I am quite positive that the majority of people on the earth hate losing memories. I don't know anyone who goes around saying, "I wish I could forget things more often." There are, of course, *bad* memories. Like Christmas during 7th grade. Or the argument leading up to and following every family photo ever taken by mankind. For the most part, however, people like keeping their memories. In fact, it is quite difficult not to keep them. Those who have memories they wish to get rid of find the task extremely challenging.

For a lot of people... memories are all they have to hang on to. When you are old and you live in an acrid nursing home with plastic-covered mattresses and are given a Dixie cup full of pills every morning, you will rely most days on nothing but memory. You will sit in your wheel chair, or your rocking chair, or your toilet chair (those things really freak me out) and you will reminisce about "the good ol' days" when your hubby still kissed you good morning and goodnight and your children still saw you more often than during awkward holiday visiting hours. And when those nice people who volunteer with the elderly come to read to you or sew or bring a fluffy puppy to be annoyed by, you'll tell them stories about what life was like when you were their age. Your eyes will twinkle with nostalgia those young whippersnappers will have no idea what you're talking about, for the most part.

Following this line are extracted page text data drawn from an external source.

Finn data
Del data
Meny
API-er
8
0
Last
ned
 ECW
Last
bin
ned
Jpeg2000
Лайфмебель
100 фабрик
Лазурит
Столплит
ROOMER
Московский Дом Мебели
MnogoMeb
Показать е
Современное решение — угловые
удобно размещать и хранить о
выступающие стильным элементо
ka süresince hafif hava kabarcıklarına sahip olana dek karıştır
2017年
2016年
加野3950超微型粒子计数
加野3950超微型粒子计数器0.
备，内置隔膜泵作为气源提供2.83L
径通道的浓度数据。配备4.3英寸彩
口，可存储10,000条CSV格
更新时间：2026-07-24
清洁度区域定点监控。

But I'm not here to talk about old people today. No, not at all. In fact... I am here to talk about video games. Let me explain.

You know how when you're a kid, everything that you think is cool has this stigma of remaining cool forever. The years go by and you might not think about that awesome board game or battery-powered toy for a while, but then one day someone mentions it, and you say, "Oh! I had one of those! Those were the best!" Or even worse, someone will mention a favorite childhood movie or cartoon, and again you will exclaim its wonders and glory and remember clearly how great it was.

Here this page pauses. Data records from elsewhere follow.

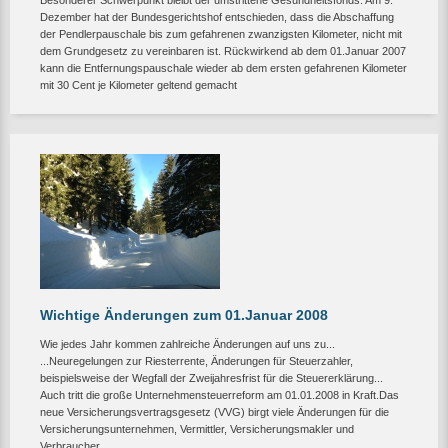
Besonderer Schwerpunkt bleibt der umstrittene Gesundheitsfonds. Am 9.
Dezember hat der Bundesgerichtshof entschieden, dass die Abschaffung
der Pendlerpauschale bis zum gefahrenen zwanzigsten Kilometer, nicht mit
dem Grundgesetz zu vereinbaren ist. Rückwirkend ab dem 01.Januar 2007
kann die Entfernungspauschale wieder ab dem ersten gefahrenen Kilometer
mit 30 Cent je Kilometer geltend gemacht
Wichtige Änderungen zum 01.Januar 2008
Wie jedes Jahr kommen zahlreiche Änderungen auf uns zu...
...Neuregelungen zur Riesterrente, Änderungen für Steuerzahler,
beispielsweise der Wegfall der Zweijahresfrist für die Steuererklärung...
Auch tritt die große Unternehmensteuerreform am 01.01.2008 in Kraft.Das
neue Versicherungsvertragsgesetz (VVG) birgt viele Änderungen für die
Versicherungsunternehmen, Vermittler, Versicherungsmakler und
Verbraucher...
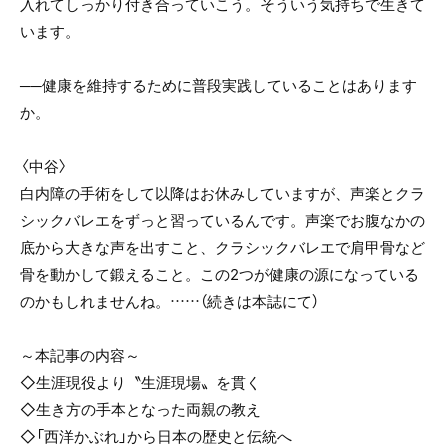
入れてしっかり付き合っていこう。そういう気持ちで生きて
います。
──健康を維持するために普段実践していることはあります
か。
〈中谷〉
白内障の手術をして以降はお休みしていますが、声楽とクラ
シックバレエをずっと習っているんです。声楽でお腹なかの
底から大きな声を出すこと、クラシックバレエで肩甲骨など
骨を動かして鍛えること。この2つが健康の源になっている
のかもしれませんね。……（続きは本誌にて）
～本記事の内容～
◇生涯現役より〝生涯現場〟を貫く
◇生き方の手本となった両親の教え
◇「西洋かぶれ」から日本の歴史と伝統へ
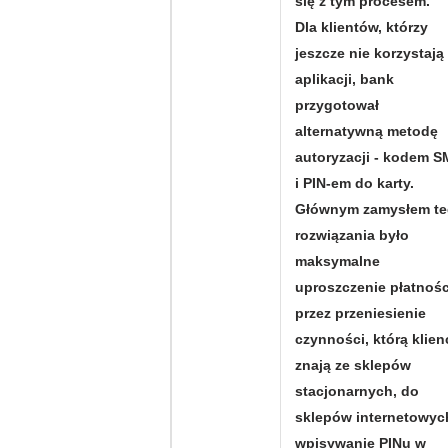
się z tym procesem.
Dla klientów, którzy
jeszcze nie korzystają
aplikacji, bank
przygotował
alternatywną metodę
autoryzacji - kodem 
i PIN-em do karty.
Głównym zamysłem t
rozwiązania było
maksymalne
uproszczenie płatnośc
przez przeniesienie
czynności, którą klien
znają ze sklepów
stacjonarnych, do
sklepów internetowyc
wpisywanie PINu w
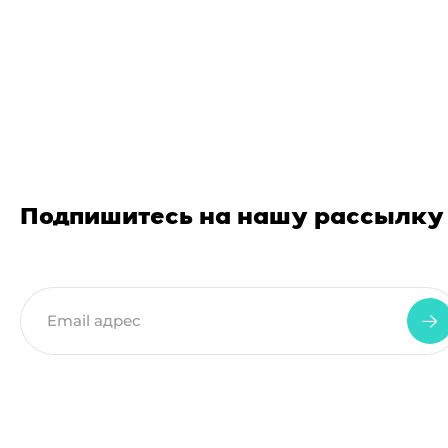
Подпишитесь на нашу рассылку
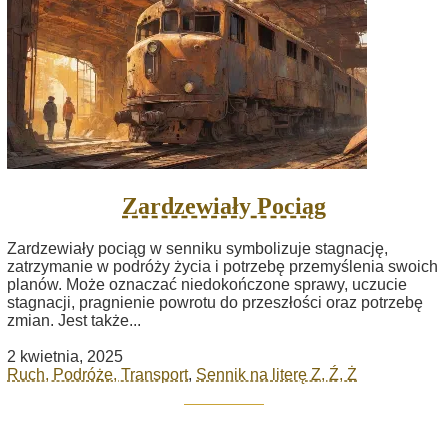
Zardzewiały Pociąg
Zardzewiały pociąg w senniku symbolizuje stagnację,
zatrzymanie w podróży życia i potrzebę przemyślenia swoich
planów. Może oznaczać niedokończone sprawy, uczucie
stagnacji, pragnienie powrotu do przeszłości oraz potrzebę
zmian. Jest także...
2 kwietnia, 2025
Ruch, Podróże, Transport
,
Sennik na literę Z, Ź, Ż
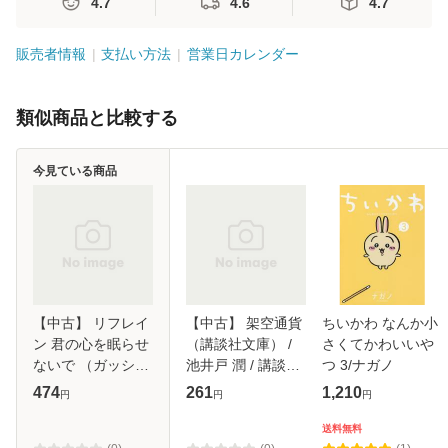
4.7
4.6
4.7
販売者情報
支払い方法
営業日カレンダー
類似商品と比較する
今見ている商品
【中古】 リフレイ
【中古】 架空通貨
ちいかわ なんか小
ン 君の心を眠らせ
（講談社文庫） /
さくてかわいいや
ないで （ガッシュ
池井戸 潤 / 講談社
つ 3/ナガノ
文庫） / 鳩村 衣杏
[文庫]【メール便送
474
261
1,210
円
円
円
/ 海王社 [文庫]【メ
料無料】
ール便送料無料】
送料無料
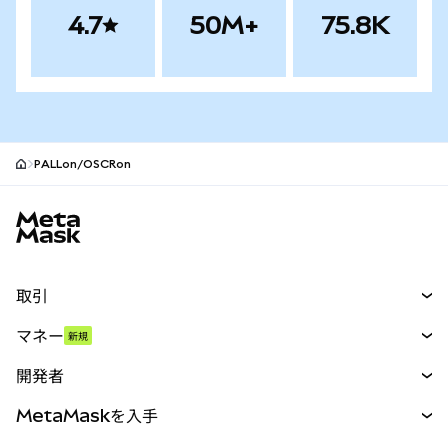
4.7
50M+
75.8K
PALLon/OSCRon
MetaMaskサイトフッター
取引
スワップ
マネー
新規
予測
新規
購入
開発者
パーペチュアル
新規
カード
ドキュメントを表示
MetaMaskを入手
RWA
mUSD
新規
ダッシュボード
トランザクションシールド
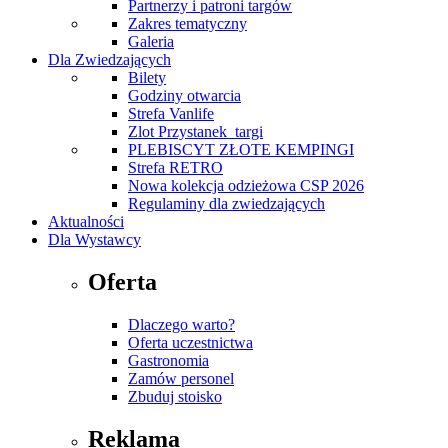
Partnerzy i patroni targów
Zakres tematyczny
Galeria
Dla Zwiedzających
Bilety
Godziny otwarcia
Strefa Vanlife
Zlot Przystanek_targi
PLEBISCYT ZŁOTE KEMPINGI
Strefa RETRO
Nowa kolekcja odzieżowa CSP 2026
Regulaminy dla zwiedzających
Aktualności
Dla Wystawcy
Oferta
Dlaczego warto?
Oferta uczestnictwa
Gastronomia
Zamów personel
Zbuduj stoisko
Reklama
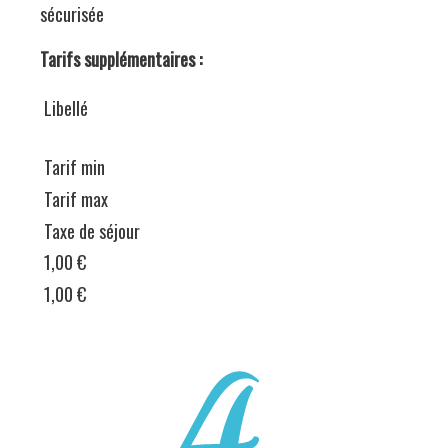
sécurisée
Tarifs supplémentaires :
Libellé
Tarif min
Tarif max
Taxe de séjour
1,00 €
4
1,00 €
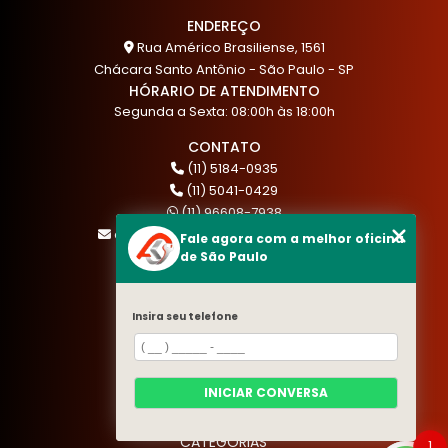
ENDEREÇO
Rua Américo Brasiliense, 1561
Chácara Santo Antônio - São Paulo - SP
HÓRARIO DE ATENDIMENTO
Segunda a Sexta: 08:00h às 18:00h
CONTATO
(11) 5184-0935
(11) 5041-0429
(11) 96608-7938
atendimento@akautocenter.com.br
Fale agora com a melhor oficina
de São Paulo
MENU
Insira seu telefone
HOME
QUEM SOMOS
SERVIÇOS
INICIAR CONVERSA
BLOG
CONTATO
CATEGORIAS
1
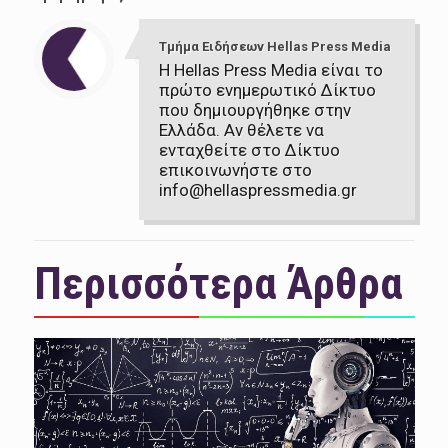
Τμήμα Ειδήσεων Hellas Press Media
Η Hellas Press Media είναι το
πρώτο ενημερωτικό Δίκτυο
που δημιουργήθηκε στην
Ελλάδα. Αν θέλετε να
ενταχθείτε στο Δίκτυο
επικοινωνήστε στο
info@hellaspressmedia.gr
Περισσότερα Άρθρα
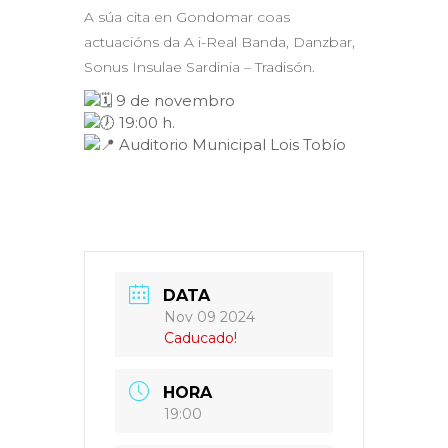
A súa cita en Gondomar coas
actuacións da A i-Real Banda, Danzbar,
Sonus Insulae Sardinia – Tradisón.
9 de novembro
19:00 h.
Auditorio Municipal Lois Tobío
DATA
Nov 09 2024
Caducado!
HORA
19:00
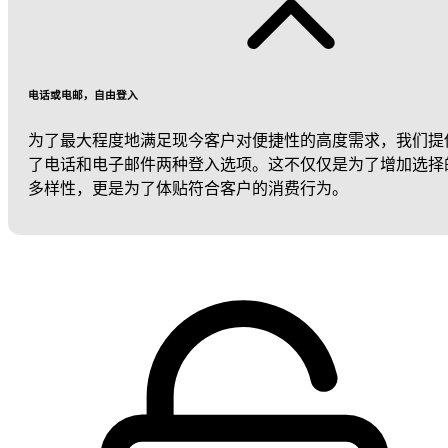
电话或电邮，自由登入
为了最大程度地满足现今客户对便捷性的高度需求，我们提
了电话和电子邮件两种登入选项。这不仅仅是为了增加选择
多样性，更是为了体贴符合客户的消费行为。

For instance, The Brave Little Toaster. This used to be a childhood favorite of mine. I am sure that this cartoon both enthralled and terrified young people for decades, and probably still does every once in a while. I loved and hated that movie because these odd, common household items are in such peril. The concept was just a little hard to wrap my little head around. But I liked it. I reveled in it, just like every other kid my age did.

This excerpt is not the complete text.